◆ Data:
--------------------

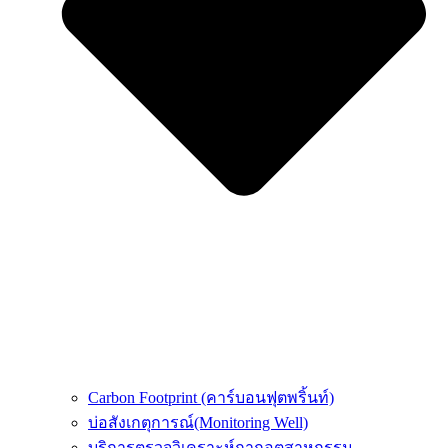
Carbon Footprint (คาร์บอนฟุตพริ้นท์)
บ่อสังเกตุการณ์(Monitoring Well)
บริการตรวจวิเคราะห์กากอุตสาหกรรม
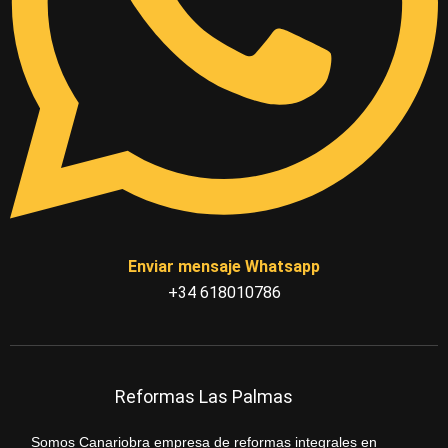
Enviar mensaje Whatsapp
+34 618010786
Reformas Las Palmas
Somos Canariobra empresa de reformas integrales en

--------------------

◆ What to produce: Each record above must be retyped exactly, minus its pictures.

◆ Response below:
Carbon Footprint (คาร์บอนฟุตพริ้นท์)
บ่อสังเกตุการณ์(Monitoring Well)
บริการตรวจวิเคราะห์กากอุตสาหกรรม
Enviar mensaje Whatsapp
+34 618010786
Reformas Las Palmas
Somos Canariobra empresa de reformas integrales en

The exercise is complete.